#### PROBLEM REQUIREMENTS:
Pictures are to be left out, but please repeat each record exactly.

********************

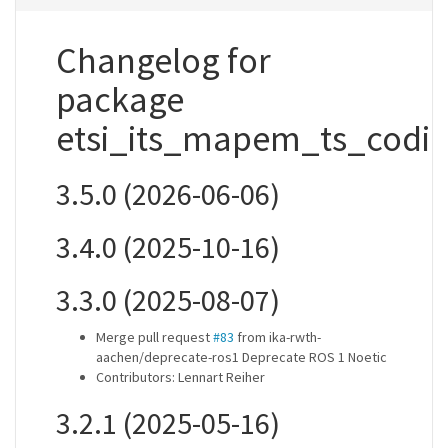
Changelog for
package
etsi_its_mapem_ts_codi
3.5.0 (2026-06-06)
3.4.0 (2025-10-16)
3.3.0 (2025-08-07)
Merge pull request
#83
from ika-rwth-
aachen/deprecate-ros1 Deprecate ROS 1 Noetic
Contributors: Lennart Reiher
3.2.1 (2025-05-16)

********************

#### OUTPUT FOR THIS EXERCISE:
Changelog for
package
etsi_its_mapem_ts_codi
3.5.0 (2026-06-06)
3.4.0 (2025-10-16)
3.3.0 (2025-08-07)
Merge pull request
#83
from ika-rwth-
aachen/deprecate-ros1 Deprecate ROS 1 Noetic
Contributors: Lennart Reiher
3.2.1 (2025-05-16)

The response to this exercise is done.